═══ Material provided ═══

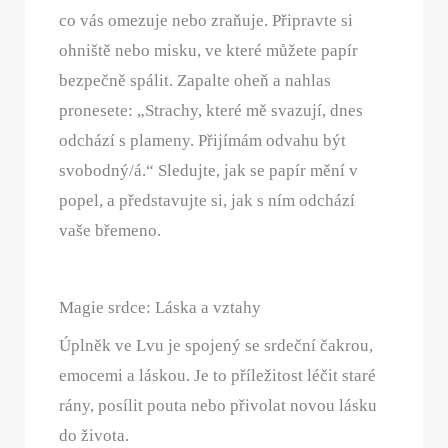
co vás omezuje nebo zraňuje. Připravte si
ohniště nebo misku, ve které můžete papír
bezpečně spálit. Zapalte oheň a nahlas
pronesete: „Strachy, které mě svazují, dnes
odchází s plameny. Přijímám odvahu být
svobodný/á.“ Sledujte, jak se papír mění v
popel, a představujte si, jak s ním odchází
vaše břemeno.
Magie srdce: Láska a vztahy
Úplněk ve Lvu je spojený se srdeční čakrou,
emocemi a láskou. Je to příležitost léčit staré
rány, posílit pouta nebo přivolat novou lásku
do života.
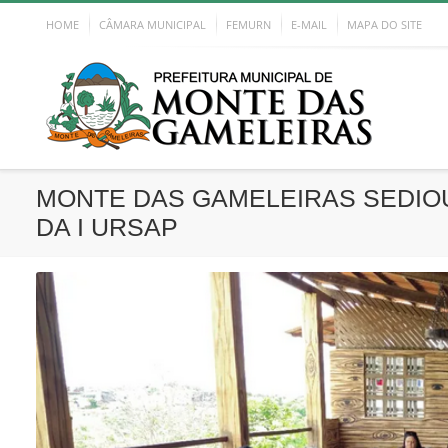
HOME
CÂMARA MUNICIPAL
FEMURN
E-MAIL
MAPA DO SITE
MONTE DAS GAMELEIRAS SEDIOU
DA I URSAP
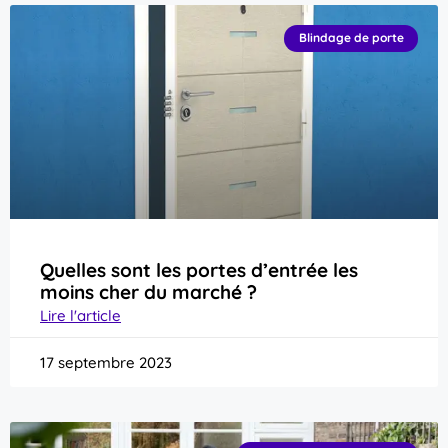
Blindage de porte
Quelles sont les portes d’entrée les
moins cher du marché ?
Lire l'article
17 septembre 2023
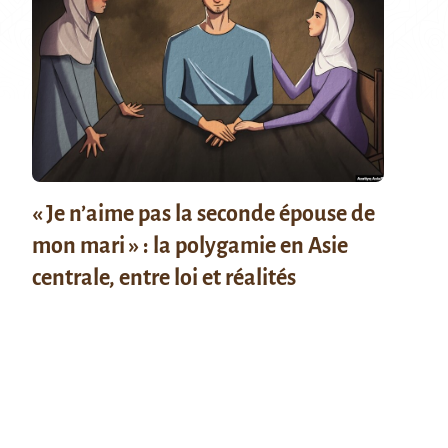
« Je n’aime pas la seconde épouse de
mon mari » : la polygamie en Asie
centrale, entre loi et réalités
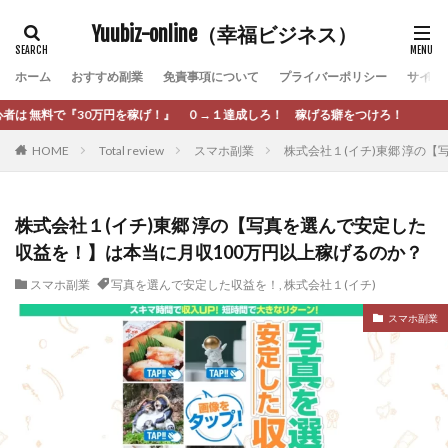
カテゴリー
Yuubiz-online（幸福ビジネス）
ホーム
おすすめ副業
免責事項について
プライバーポリシー
サイト
タグ
！』 ０→１達成しろ！ 稼げる癖をつけろ！
[公式]マネツク
松永千代
本田
杉本 裕介
HOME
Total review
スマホ副業
株式会社１(イチ)東郷 淳の
村上翔吾
村岡 大樹
村麻巴香
松尾健一郎
松尾豊
松岡峻亮
松崎リオナ
松木慎也
松澤英二
本当にあったうまい話
松野有希
株式会社１(イチ)東郷 淳の【写真を選んで安定した
収益を！】は本当に月収100万円以上稼げるのか？
柏木直人
栗原久美子
栗田真一
株式会社 door
株式会社 e-FLAGS
株式会社 FREDERIQS
スマホ副業
写真を選んで安定した収益を！
,
株式会社１(イチ)
株式会社 安藤企画
株式会社 業
株式会社１(イチ)
スマホ副業
株式会社8Bee
本橋へいすけ
木村大輔
株式会社Appacle
日給5万円可能なながら感覚の副収入アプリ
投資
投資家 亜依
攝津智洋
放置ISマネー(放置 is money)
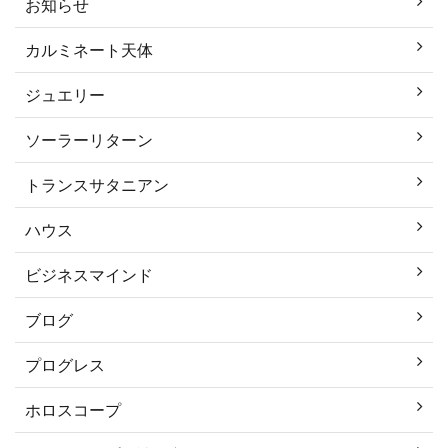
お知らせ
カルミネート天体
ジュエリー
ソーラーリターン
トランスサタニアン
ハウス
ビジネスマインド
ブログ
プログレス
ホロスコープ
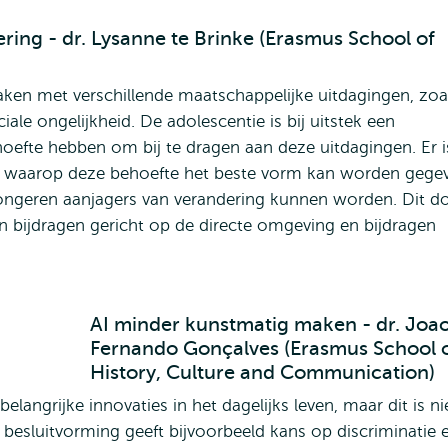
ring - dr. Lysanne te Brinke (Erasmus School of
ken met verschillende maatschappelijke uitdagingen, zoa
le ongelijkheid. De adolescentie is bij uitstek een
hoefte hebben om bij te dragen aan deze uitdagingen. Er i
r waarop deze behoefte het beste vorm kan worden gege
jongeren aanjagers van verandering kunnen worden. Dit d
n bijdragen gericht op de directe omgeving en bijdragen
AI minder kunstmatig maken - dr. Joa
Fernando Gonçalves (Erasmus School 
History, Culture and Communication)
 belangrijke innovaties in het dagelijks leven, maar dit is ni
besluitvorming geeft bijvoorbeeld kans op discriminatie 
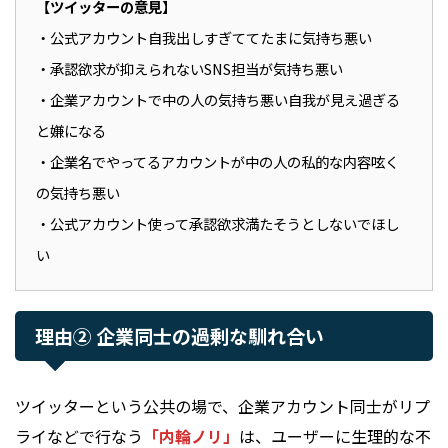
【ツイッターの意見】
・公式アカウント自我出しすぎててたまに気持ち悪い
・承認欲求が抑えられないSNS担当が気持ち悪い
・企業アカウントで中の人の気持ち悪い自我が見え過ぎる
と嫌になる
・企業名でやってるアカウントが中の人の私的な内容呟く
の気持ち悪い
・公式アカウント使って承認欲求満たそうとしないでほし
い
理由② 企業同士の過剰な馴れ合い
ツイッターという公共の場で、企業アカウント同士がリプ
ライなどで行なう
「内輪ノリ」
は、ユーザーに生理的な不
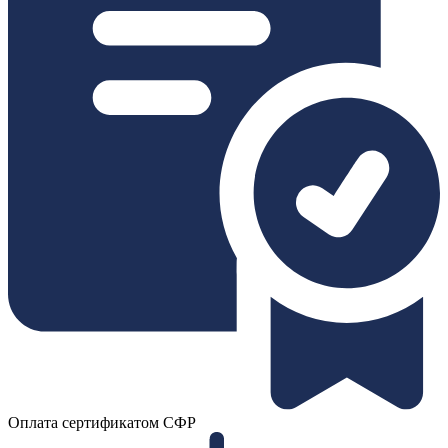
Оплата сертификатом СФР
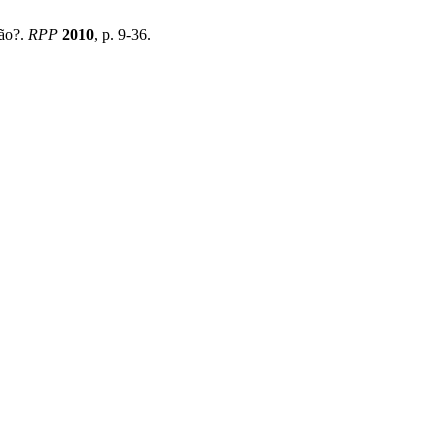
ção?.
RPP
2010
, p. 9-36.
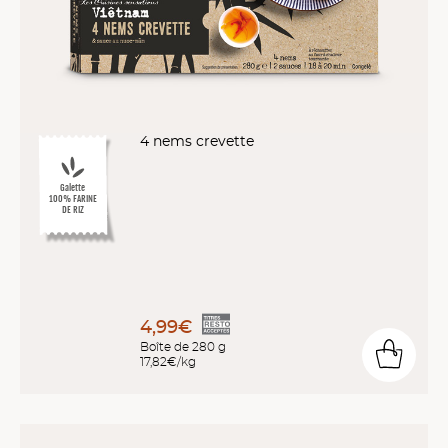
4 nems crevette
Galette
100% FARINE
DE RIZ
4,99€
Boîte de 280 g
17,82€/kg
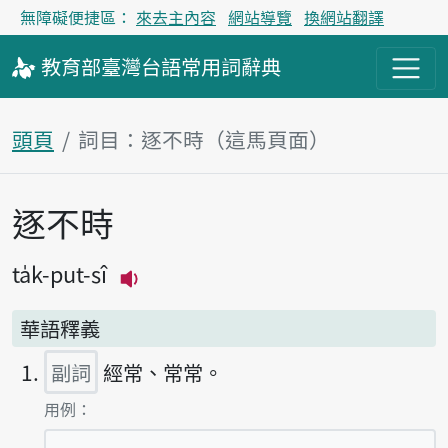
無障礙便捷區：
來去主內容
網站導覽
換網站翻譯
教育部
臺灣台語
常用詞
辭典
頭頁
詞目：逐不時（這馬頁面）
逐不時
主內容區
ta̍k-put-sî
播放主音讀ta̍k-put-sî
華語釋義
副詞
經常、常常。
第1項釋義的
用例：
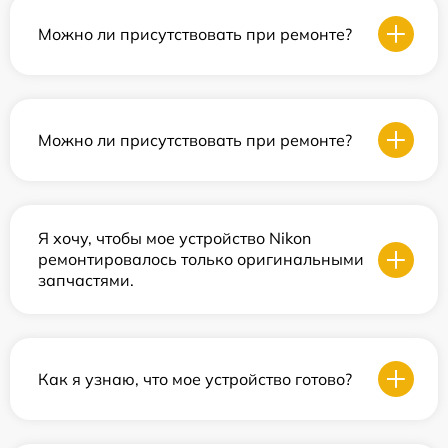
Можно ли присутствовать при ремонте?
Можно ли присутствовать при ремонте?
Я хочу, чтобы мое устройство Nikon
ремонтировалось только оригинальными
запчастями.
Как я узнаю, что мое устройство готово?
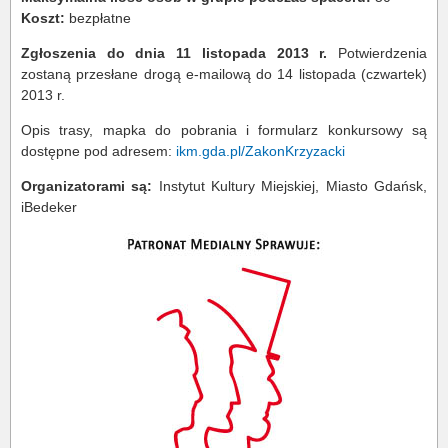
Koszt:
bezpłatne
Zgłoszenia do dnia 11 listopada 2013 r.
Potwierdzenia
zostaną przesłane drogą e-mailową do 14 listopada (czwartek)
2013 r.
Opis trasy, mapka do pobrania i formularz konkursowy są
dostępne pod adresem:
ikm.gda.pl/ZakonKrzyzacki
Organizatorami są:
Instytut Kultury Miejskiej, Miasto Gdańsk,
iBedeker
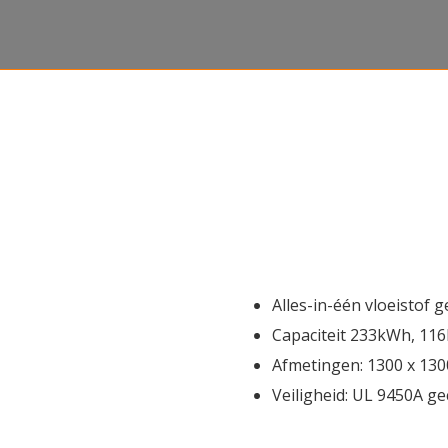
Alles-in-één vloeistof 
Capaciteit 233kWh, 1
Afmetingen: 1300 x 130
Veiligheid: UL 9450A ge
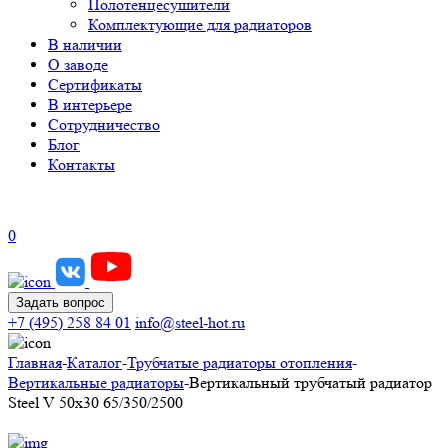
Полотенцесушители
Комплектующие для радиаторов
В наличии
О заводе
Сертификаты
В интерьере
Сотрудничество
Блог
Контакты
0
Задать вопрос
+7 (495) 258 84 01
info@steel-hot.ru
Главная
-
Каталог
-
Трубчатые радиаторы отопления
-
Вертикальные радиаторы
-
Вертикальный трубчатый радиатор
Steel V 50х30 65/350/2500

═══

• [Exercise prompt]
Please set down every record exactly as it appears, leaving out the pictures.

• [Response area]
co vás omezuje nebo zraňuje. Připravte si
ohniště nebo misku, ve které můžete papír
bezpečně spálit. Zapalte oheň a nahlas
pronesete: „Strachy, které mě svazují, dnes
odchází s plameny. Přijímám odvahu být
svobodný/á.“ Sledujte, jak se papír mění v
popel, a představujte si, jak s ním odchází
vaše břemeno.
Magie srdce: Láska a vztahy
Úplněk ve Lvu je spojený se srdeční čakrou,
emocemi a láskou. Je to příležitost léčit staré
rány, posílit pouta nebo přivolat novou lásku
do života.
HOME
CÂMARA MUNICIPAL
FEMURN
E-MAIL
MAPA DO SITE
MONTE DAS GAMELEIRAS SEDIOU
DA I URSAP
Blindage de porte
Quelles sont les portes d’entrée les
moins cher du marché ?
Lire l'article
17 septembre 2023
« Je n’aime pas la seconde épouse de
mon mari » : la polygamie en Asie
centrale, entre loi et réalités
カテゴリー
Yuubiz-online（幸福ビジネス）
ホーム
おすすめ副業
免責事項について
プライバーポリシー
サイト
タグ
！』 ０→１達成しろ！ 稼げる癖をつけろ！
[公式]マネツク
松永千代
本田
杉本 裕介
HOME
Total review
スマホ副業
株式会社１(イチ)東郷 淳の
村上翔吾
村岡 大樹
村麻巴香
松尾健一郎
松尾豊
松岡峻亮
松崎リオナ
松木慎也
松澤英二
本当にあったうまい話
松野有希
株式会社１(イチ)東郷 淳の【写真を選んで安定した
収益を！】は本当に月収100万円以上稼げるのか？
柏木直人
栗原久美子
栗田真一
株式会社 door
株式会社 e-FLAGS
株式会社 FREDERIQS
スマホ副業
写真を選んで安定した収益を！
,
株式会社１(イチ)
株式会社 安藤企画
株式会社 業
株式会社１(イチ)
スマホ副業
株式会社8Bee
本橋へいすけ
木村大輔
株式会社Appacle
日給5万円可能なながら感覚の副収入アプリ
投資
投資家 亜依
攝津智洋
放置ISマネー(放置 is money)
お知らせ
カルミネート天体
ジュエリー
ソーラーリターン
トランスサタニアン
ハウス
ビジネスマインド
ブログ
プログレス
ホロスコープ
ring - dr. Lysanne te Brinke (Erasmus School of
ken met verschillende maatschappelijke uitdagingen, zoa
le ongelijkheid. De adolescentie is bij uitstek een
hoefte hebben om bij te dragen aan deze uitdagingen. Er i
r waarop deze behoefte het beste vorm kan worden gege
jongeren aanjagers van verandering kunnen worden. Dit d
n bijdragen gericht op de directe omgeving en bijdragen
AI minder kunstmatig maken - dr. Joa
Fernando Gonçalves (Erasmus School 
History, Culture and Communication)
 belangrijke innovaties in het dagelijks leven, maar dit is ni
besluitvorming geeft bijvoorbeeld kans op discriminatie 
【ツイッターの意見】
・公式アカウント自我出しすぎててたまに気持ち悪い
・承認欲求が抑えられないSNS担当が気持ち悪い
・企業アカウントで中の人の気持ち悪い自我が見え過ぎる
と嫌になる
・企業名でやってるアカウントが中の人の私的な内容呟く
の気持ち悪い
・公式アカウント使って承認欲求満たそうとしないでほし
い
理由② 企業同士の過剰な馴れ合い
ツイッターという公共の場で、企業アカウント同士がリプ
ライなどで行なう
「内輪ノリ」
は、ユーザーに生理的な不
Оплата сертификатом СФР
ção?.
RPP
2010
, p. 9-36.
4 nems crevette
Galette
100% FARINE
DE RIZ
4,99€
Boîte de 280 g
17,82€/kg
無障礙便捷區：
來去主內容
網站導覽
換網站翻譯
教育部
臺灣台語
常用詞
辭典
頭頁
詞目：逐不時（這馬頁面）
逐不時
主內容區
ta̍k-put-sî
播放主音讀ta̍k-put-sî
華語釋義
副詞
經常、常常。
第1項釋義的
用例：
Можно ли присутствовать при ремонте?
Можно ли присутствовать при ремонте?
Я хочу, чтобы мое устройство Nikon
ремонтировалось только оригинальными
запчастями.
Как я узнаю, что мое устройство готово?
Koszt:
bezpłatne
Zgłoszenia do dnia 11 listopada 2013 r.
Potwierdzenia
zostaną przesłane drogą e-mailową do 14 listopada (czwartek)
2013 r.
Opis trasy, mapka do pobrania i formularz konkursowy są
dostępne pod adresem:
ikm.gda.pl/ZakonKrzyzacki
Organizatorami są:
Instytut Kultury Miejskiej, Miasto Gdańsk,
iBedeker
Alles-in-één vloeistof 
Capaciteit 233kWh, 1
Afmetingen: 1300 x 130
Veiligheid: UL 9450A ge
Полотенцесушители
Комплектующие для радиаторов
В наличии
О заводе
Сертификаты
В интерьере
Сотрудничество
Блог
Контакты
0
Задать вопрос
+7 (495) 258 84 01
info@steel-hot.ru
Главная
-
Каталог
-
Трубчатые радиаторы отопления
-
Вертикальные радиаторы
-
Вертикальный трубчатый радиатор
Steel V 50х30 65/350/2500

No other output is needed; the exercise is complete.